Deixo-a, então, repousar em meus sonhos
Modificar minha rotina
Perfumar e iluminar meu quarto escuro
Pergunto-me: por quanto tempo?

Entre o que está edificado ou o por construir
Pisar em terra firme ou nos estilhaços de vidro
Estar seguro ou me arriscar no imprevisto?
Entrego-me ou não a paixão do desconhecido?

Me perco?

Olhe-me nos olhos: percebe?
É amor que te pede passagem
É o amor que está se perdendo grão a grão.
Não há culpa, culpados, inquisidores ou leis
Simples e dolorosamente algo se perdendo no tempo.

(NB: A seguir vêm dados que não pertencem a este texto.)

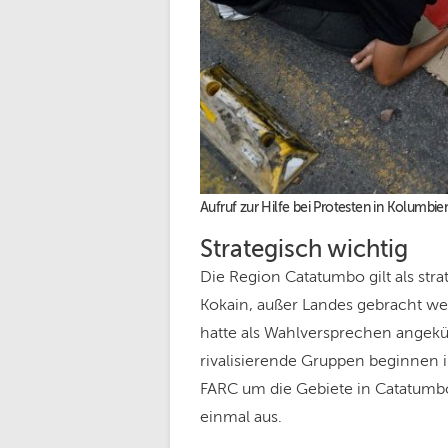
Aufruf zur Hilfe bei Protesten in Kolumbie
Strategisch wichtig
Die Region Catatumbo gilt als stra
Kokain, außer Landes gebracht we
hatte als Wahlversprechen angekü
rivalisierende Gruppen beginnen 
FARC um die Gebiete in Catatumbo
einmal aus.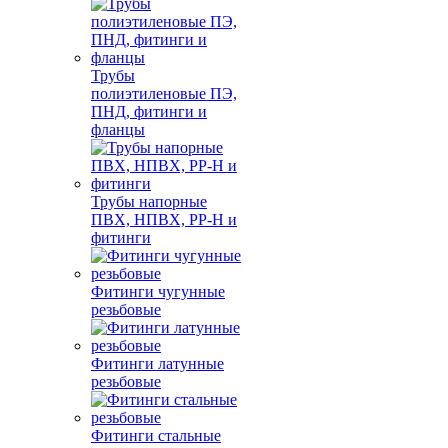
Трубы
полиэтиленовые ПЭ,
ПНД, фитинги и
фланцы
Трубы напорные
ПВХ, НПВХ, PP-H и
фитинги
Фитинги чугунные
резьбовые
Фитинги латунные
резьбовые
Фитинги стальные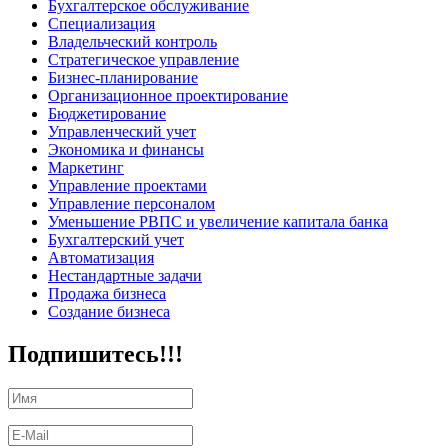
Бухгалтерское обслуживание
Специализация
Владельческий контроль
Стратегическое управление
Бизнес-планирование
Организационное проектирование
Бюджетирование
Управленческий учет
Экономика и финансы
Маркетинг
Управление проектами
Управление персоналом
Уменьшение РВПС и увеличение капитала банка
Бухгалтерский учет
Автоматизация
Нестандартные задачи
Продажа бизнеса
Создание бизнеса
Подпишитесь!!!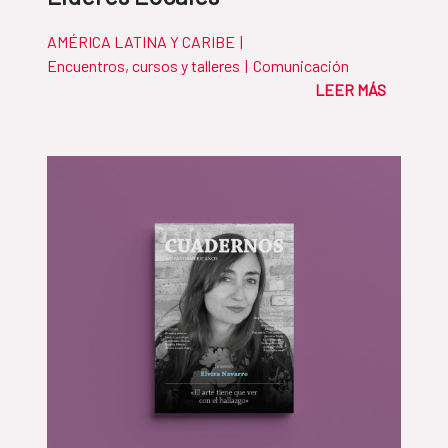
AMÉRICA LATINA Y CARIBE
|
Encuentros, cursos y talleres
|
Comunicación
LEER MÁS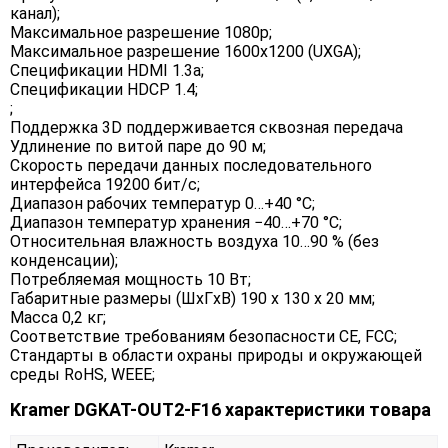
канал);
Максимальное разрешение 1080p;
Максимальное разрешение 1600x1200 (UXGA);
Спецификации HDMI 1.3a;
Спецификации HDCP 1.4;
;
Поддержка 3D поддерживается сквозная передача
Удлинение по витой паре до 90 м;
Скорость передачи данных последовательного
интерфейса 19200 бит/с;
Диапазон рабочих температур 0…+40 °C;
Диапазон температур хранения −40…+70 °C;
Относительная влажность воздуха 10…90 % (без
конденсации);
Потребляемая мощность 10 Вт;
Габаритные размеры (ШxГxВ) 190 x 130 x 20 мм;
Масса 0,2 кг;
Соответствие требованиям безопасности CE, FCC;
Стандарты в области охраны природы и окружающей
среды RoHS, WEEE;
Kramer DGKAT-OUT2-F16 характеристики товара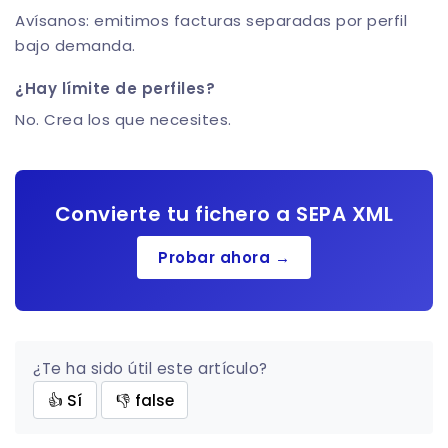
Avísanos: emitimos facturas separadas por perfil
bajo demanda.
¿Hay límite de perfiles?
No. Crea los que necesites.
Convierte tu fichero a SEPA XML
Probar ahora →
¿Te ha sido útil este artículo?
👍 Sí
👎 false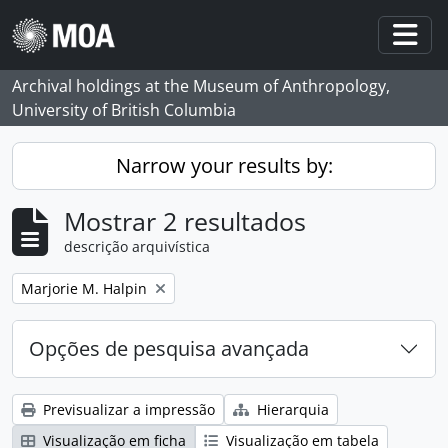
Skip to main content
Togg
Archival holdings at the Museum of Anthropology,
University of British Columbia
Narrow your results by:
Mostrar 2 resultados
descrição arquivística
Remove filter:
Marjorie M. Halpin
Opções de pesquisa avançada
Previsualizar a impressão
Hierarquia
Visualização em ficha
Visualização em tabela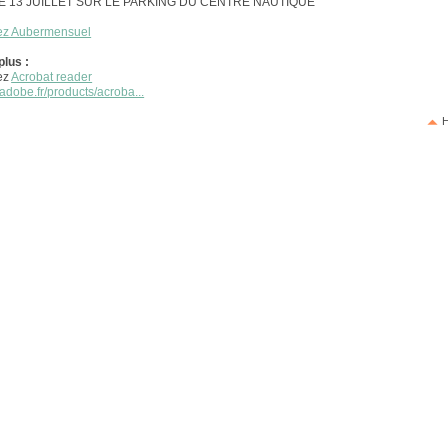
 13 JUILLET SUR LE PARKING DU CENTRE NAUTIQUE
ez Aubermensuel
plus :
ez
Acrobat reader
adobe.fr/products/acroba...
H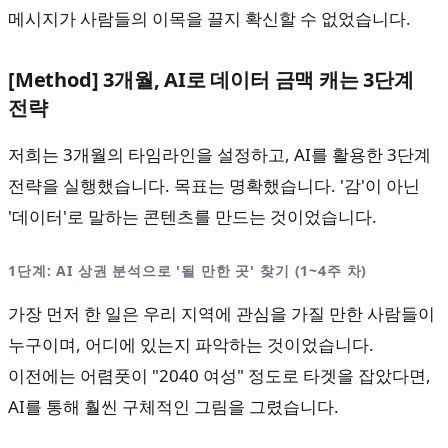
메시지가 사람들의 이목을 끌지 확신할 수 없었습니다.
[Method] 3개월, AI로 데이터 금맥 캐는 3단계
전략
저희는 3개월의 타임라인을 설정하고, AI를 활용한 3단계
전략을 실행했습니다. 목표는 명확했습니다. '감'이 아닌
'데이터'로 말하는 콘텐츠를 만드는 것이었습니다.
1단계: AI 상권 분석으로 '될 만한 곳' 찾기 (1~4주 차)
가장 먼저 한 일은 우리 지역에 관심을 가질 만한 사람들이
누구이며, 어디에 있는지 파악하는 것이었습니다.
이전에는 어렴풋이 "2040 여성" 정도로 타겟을 잡았다면,
AI를 통해 훨씬 구체적인 그림을 그렸습니다.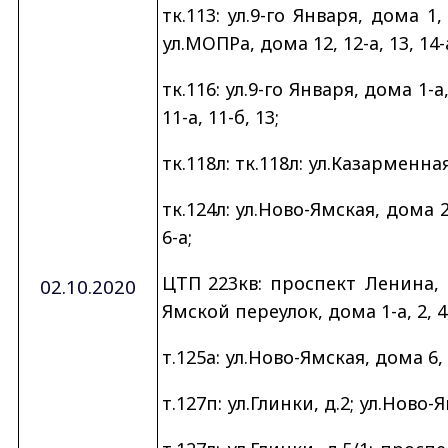
тк.113: ул.9-го Января, дома 1,
ул.МОПРа, дома 12, 12-а, 13, 14-а
тк.116: ул.9-го Января, дома 1-
11-а, 11-б, 13;
тк.118л: тк.118л: ул.Казарменная,
тк.124л: ул.Ново-Ямская, дома 2
6-а;
ЦТП 223кв: проспект Ленина, до
02.10.2020
Ямской переулок, дома 1-а, 2, 4,
т.125а: ул.Ново-Ямская, дома 6, 
т.127п: ул.Глинки, д.2; ул.Ново-Я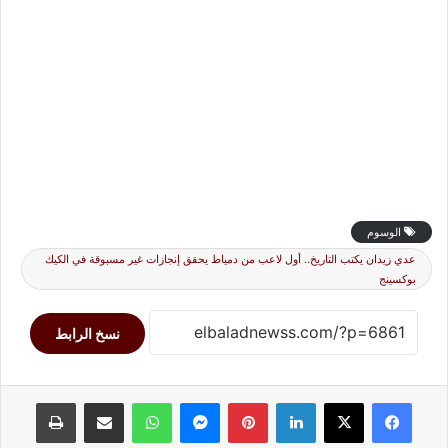
الوسوم
عدي زيدان يكتب التاريخ.. أول لاعب من دمياط يحقق إنجازات غير مسبوقة في الكيك
بوكسينج
نسخ الرابط
لينكدإن
بينتيريست
ماسنجر
واتساب
مشاركة عبر البريد
طباعة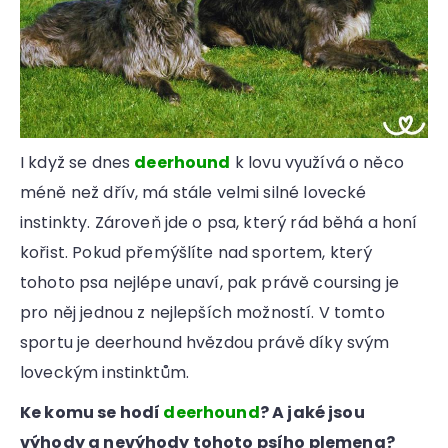
I když se dnes
deerhound
k lovu využívá o něco
méně než dřív, má stále velmi silné lovecké
instinkty. Zároveň jde o psa, který rád běhá a honí
kořist. Pokud přemýšlíte nad sportem, který
tohoto psa nejlépe unaví, pak právě coursing je
pro něj jednou z nejlepších možností. V tomto
sportu je deerhound hvězdou právě díky svým
loveckým instinktům.
Ke komu se hodí
deerhound
? A jaké jsou
výhody a nevýhody tohoto psího plemena?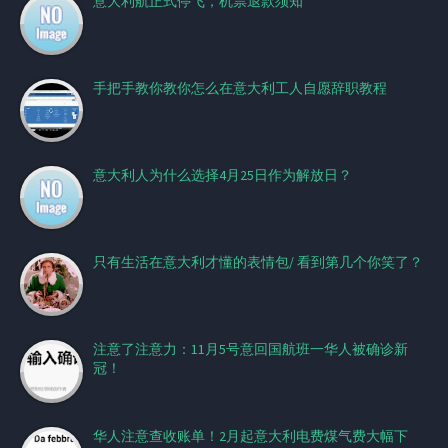
意大利航正式停飞，机票退款须知
手把手教你教你怎么在意大利工人自愿辞职教程
意大利人为什么选择4月25日作为解放日？
只有生活在意大利才懂的表情包/ 看到第几个你笑了？
注意了注意力：11月5号意回国航班一华人被确诊新
冠！
华人注意查收账单！2月起意大利电费煤气费大幅下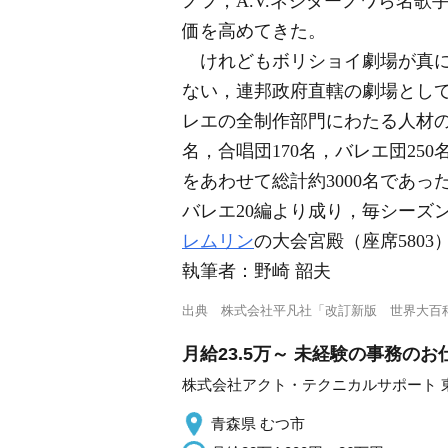
ノフ，A.V.ネジダーノワら名
価を高めてきた。
けれどもボリショイ劇場が真に全
ない，連邦政府直轄の劇場とし
レエの全制作部門にわたる人材の集
名，合唱団170名，バレエ団25
をあわせて総計約3000名であった。
バレエ20編より成り，毎シーズ
レムリン
の大会宮殿（座席580
執筆者：
野崎 韶夫
出典
株式会社平凡社「改訂新版 世界大百
月給23.5万～ 未経験の事務のお
株式会社アクト・テクニカルサポート 
青森県 むつ市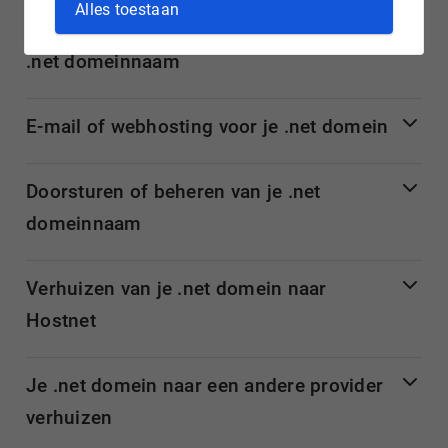
Alles toestaan
Check en registreer vandaag nog jouw
.net domeinnaam
E-mail of webhosting voor je .net domein
Doorsturen of beheren van je .net
domeinnaam
Verhuizen van je .net domein naar
Hostnet
Je .net domein naar een andere provider
verhuizen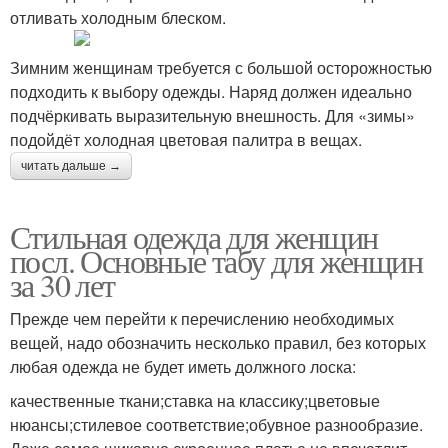
отливать холодным блеском.
Зимним женщинам требуется с большой осторожностью
подходить к выбору одежды. Наряд должен идеально
подчёркивать выразительную внешность. Для «зимы»
подойдёт холодная цветовая палитра в вещах.
читать дальше →
Стильная одежда для женщин
посл. Основные табу для женщин
за 30 лет
Прежде чем перейти к перечислению необходимых
вещей, надо обозначить несколько правил, без которых
любая одежда не будет иметь должного лоска:
качественные ткани;ставка на классику;цветовые
нюансы;стилевое соответствие;обувное разнообразие.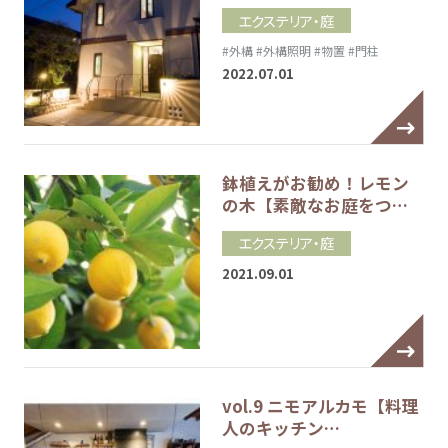
エクステリア・庭
#外構
#外構照明
#物置
#門柱
2022.07.01
鉢植えがお勧め！レモン
の木【素敵なお庭をつ…
エクステリア・庭
2021.09.01
vol.9 ニモアルカモ【料理
人のキッチン…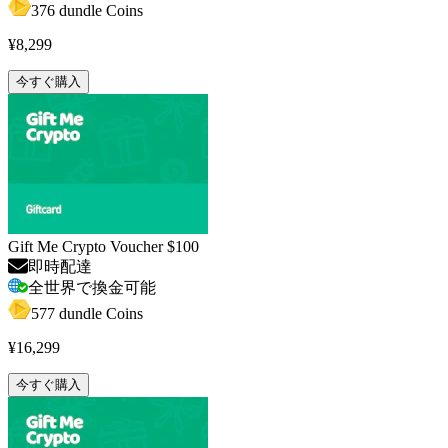
376 dundle Coins
¥8,299
今すぐ購入
Gift Me Crypto Voucher $100
即時配達
全世界で換金可能
577 dundle Coins
¥16,299
今すぐ購入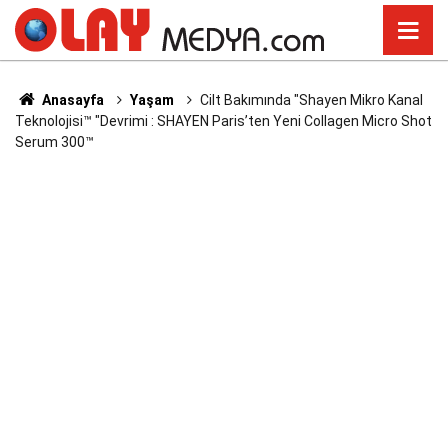
Anasayfa
Yaşam
Cilt Bakımında "Shayen Mikro Kanal
Teknolojisi™ "Devrimi : SHAYEN Paris’ten Yeni Collagen Micro Shot
Serum 300™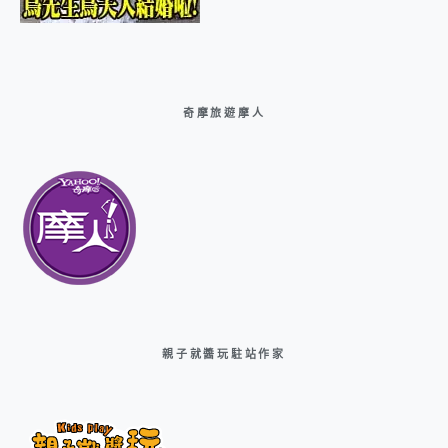
奇摩旅遊摩人
親子就醬玩駐站作家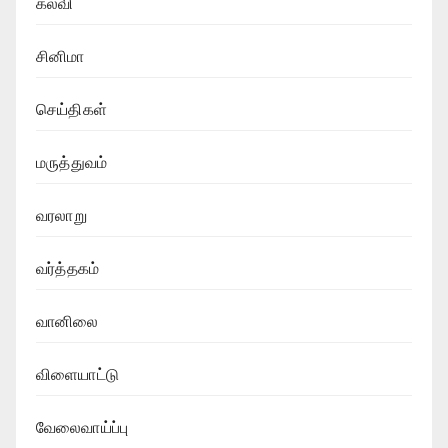
கல்வி
சினிமா
செய்திகள்
மருத்துவம்
வரலாறு
வர்த்தகம்
வானிலை
விளையாட்டு
வேலைவாய்ப்பு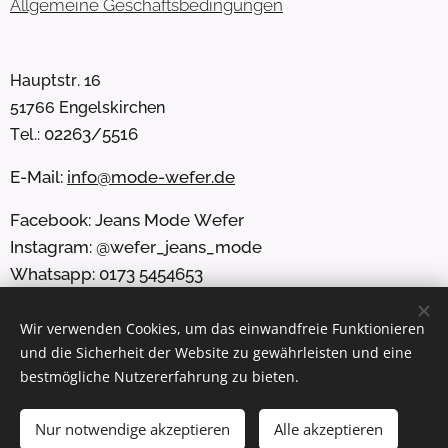
Allgemeine Geschäftsbedingungen
Hauptstr. 16
51766 Engelskirchen
02263/5516
Tel.:
E-Mail:
info@mode-wefer.de
Facebook: Jeans Mode Wefer
Instagram: @wefer_jeans_mode
Whatsapp: 0173 5454653
Wir verwenden Cookies, um das einwandfreie Funktionieren
und die Sicherheit der Website zu gewährleisten und eine
Cookies
bestmögliche Nutzererfahrung zu bieten.
Nur notwendige akzeptieren
ZUM WARENKORB HINZUFÜGEN
Alle akzeptieren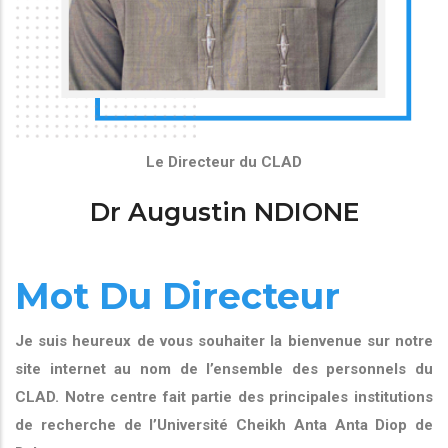
Le Directeur du CLAD
Dr Augustin NDIONE
Mot Du Directeur
Je suis heureux de vous souhaiter la bienvenue sur notre
site internet au nom de l’ensemble des personnels du
CLAD. Notre centre fait partie des principales institutions
de recherche de l’Université Cheikh Anta Anta Diop de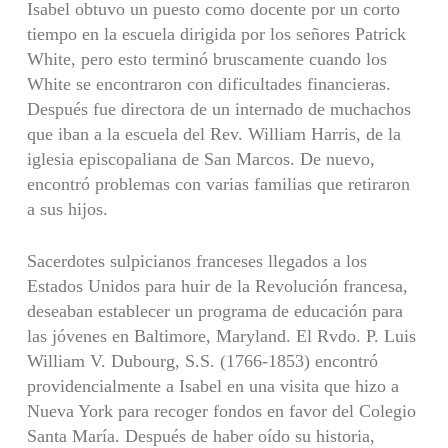
Isabel obtuvo un puesto como docente por un corto
tiempo en la escuela dirigida por los señores Patrick
White, pero esto terminó bruscamente cuando los
White se encontraron con dificultades financieras.
Después fue directora de un internado de muchachos
que iban a la escuela del Rev. William Harris, de la
iglesia episcopaliana de San Marcos. De nuevo,
encontró problemas con varias familias que retiraron
a sus hijos.
Sacerdotes sulpicianos franceses llegados a los
Estados Unidos para huir de la Revolución francesa,
deseaban establecer un programa de educación para
las jóvenes en Baltimore, Maryland. El Rvdo. P. Luis
William V. Dubourg, S.S. (1766-1853) encontró
providencialmente a Isabel en una visita que hizo a
Nueva York para recoger fondos en favor del Colegio
Santa María. Después de haber oído su historia,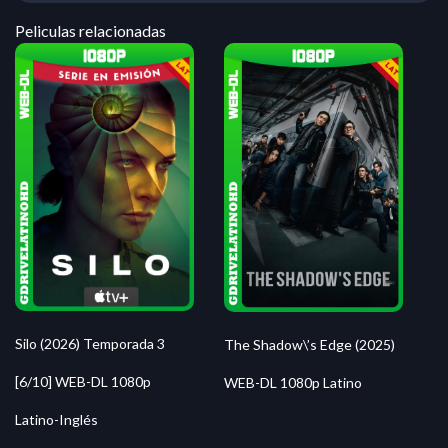
Peliculas relacionadas
Silo (2026) Temporada 3
The Shadow\’s Edge (2025)
[6/10] WEB-DL 1080p
WEB-DL 1080p Latino
Latino-Inglés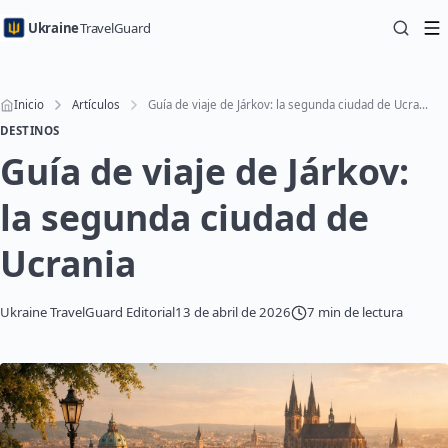
Ukraine
TravelGuard
Inicio
Artículos
Guía de viaje de Járkov: la segunda ciudad de Ucrania
DESTINOS
Guía de viaje de Járkov:
la segunda ciudad de
Ucrania
Ukraine TravelGuard Editorial
13 de abril de 2026
7 min de lectura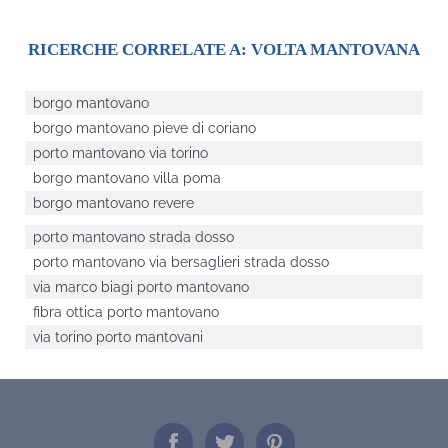
RICERCHE CORRELATE A:
VOLTA MANTOVANA
borgo mantovano
borgo mantovano pieve di coriano
porto mantovano via torino
borgo mantovano villa poma
borgo mantovano revere
porto mantovano strada dosso
porto mantovano via bersaglieri strada dosso
via marco biagi porto mantovano
fibra ottica porto mantovano
via torino porto mantovani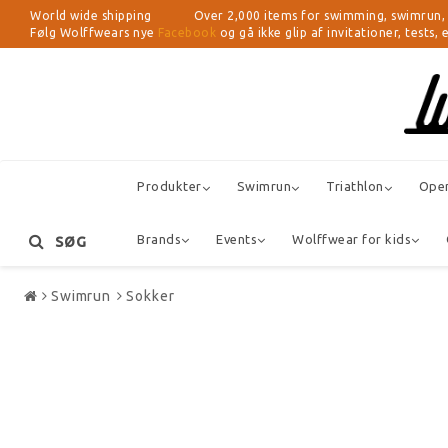
World wide shipping Over 2,000 items for swimming, swimrun, tria
Følg Wolffwears nye
Facebook
og gå ikke glip af invitationer, tests,
Produkter
Swimrun
Triathlon
Ope
Brands
Events
Wolffwear for kids
SØG
Swimrun
Sokker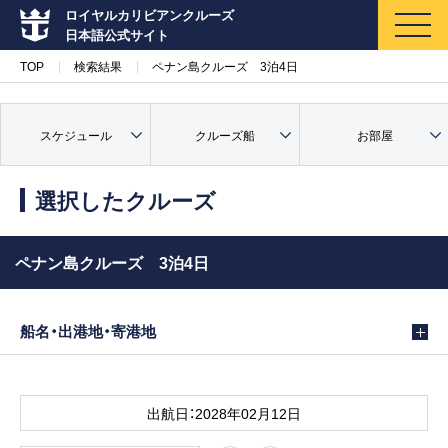
ロイヤルカリビアンクルーズ
日本語公式サイト
TOP
検索結果
ペナン島クルーズ 3泊4日
スケジュール
クルーズ船
お部屋
マイページ
メルマガ登録
選択したクルーズ
クルーズ検索
ペナン島クルーズ 3泊4日
キャンペーン・特集
船名・出港地・寄港地
クルーズの楽しみ方
船内へようこそ
出航日：2028年02月12日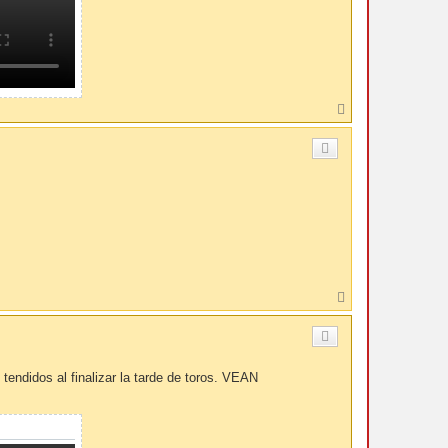
A
r
r
i
b
a
A
r
r
i
b
a
endidos al finalizar la tarde de toros. VEAN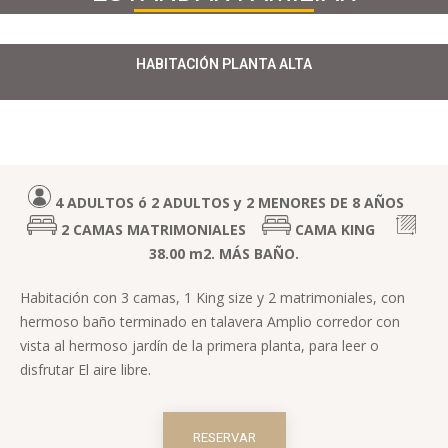
HABITACIÓN PLANTA ALTA
4 ADULTOS ó 2 ADULTOS y 2 MENORES DE 8 AÑOS
2 CAMAS MATRIMONIALES
CAMA KING
38.00 m2. MÁS BAÑO.
Habitación con 3 camas, 1 King size y 2 matrimoniales, con
hermoso baño terminado en talavera Amplio corredor con
vista al hermoso jardín de la primera planta, para leer o
disfrutar El aire libre.
RESERVAR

Congelo tudo o que foi bom!
Aprendo com as lágrimas
Reafirmo sentimentos em novos sorrisos.
O amor e a matemática...
Tão inexata ao ponto de encontrar solução para tudo.

O amor é poesia
Sem regras, sem métrica, sem dono...
São palavras e ações por mim repetidas
Verbos sempre apreciados
Mas, deixados a mover pela força do dias.

A hora?

Ouso o compasso do relógio
Que raramente descansa
Que raramente perdoa
Que nunca retrocede
Que raramente enferruja.

Ao contrário do meu corpo
Que se quebra e se fratura;
O oposto do meu coração
Que amiúde se parte
E frequentemente se magoa.

Sinto o compasso...
Desse tempo louco, despretensioso
Que não envelhece, não descansa.
Sinto o peso das escolhas e dos dias
Que se vão e anoitecem sem você presente.

Nos Convém?

Sei, repetidas vezes...
Como uma canção em disco arranhado
Como ave-marias rezadas
Incansavelmente a deslizar pelos dedos
Que, o que nos convém é apenas a triste despedida.

Tudo posso, tudo quero...
É sofrimento,
É falta de paz,
Poesia anoitecida,
É quimera morta.

Tudo posso, tudo quero... 
É canção para poucos
É liberdade disfarçada 
É, senão, aventura noturna
De beijos e abraços no muro quintal.

Proposta

Sempre me faz propostas irrecusáveis
De viagens a qualquer lugar sob a tenda estelar
De certo, vejo-me refletido em teus olhos
Brilhantes olhos que refletem a máscara
Quase caída da minha face nua.

Os anos passados...
Vinte e poucos setembros e outubros
Já não voltam mais, apenas pó
Da lembrança quase adormecida,
Apenas sonho desse despertar matinal.

Vinte e poucos anos...
Poucas realizações, poucos projetos
Uma só vida para tantas poucas coisas
Uma só morte para tanta vida
E ainda hesito aceitar tua proposta.

...

Esses duros caminhos que nos levam a nada

Que corrompem toda força

Que exaurem toda fadiga

E que no derradeiro mistério

Apenas nos apontam a cruz.

Vácuo

Jogam-me pedras pela falta de fé
Mas, minhas rezas continuam mudas.
Meu rosário impuro,
Meu coração surdo 
E sua presença cada vez mais ausente.

Abro meu peito ao seu encontro.
Calo-me a voz para ouvir a sua
Escureço o quarto para sua luz.
É tarde e gélida a madruga
E tão fria a sua falta.

Talvez esse vazio eterno
Das canções que não são ouvidas,
E das bocas que raramente gesticulam
Sejam um duro reflexo
Do jardim morto e esquecido dentro de mim.

Manhã anoitecida

Cansado da mesma ladainha chorada
Das ideias que fingem convencer
Das bocas que cospem ordens
E dos teclados viciados no mesmo som.

Exausto das vozes distantes
Dos gestos de repúdio
Das inúmeras solicitações e cumprimentos
Sem sequer um agradecimento sucinto.

Secam-me as forças quando notado
Pelo tropeço, deslize e humanidade
Pelo fracasso, pela miudeza e pelo pecado
E raramente lembrado pelo êxito e pelo triunfo.

Recaio-me sobre a tristeza
Daquele girassol mumificado
Perdido, desnorteado, sem saber onde apontar
Ou direção que nasce o sol nessa manhã escurecida.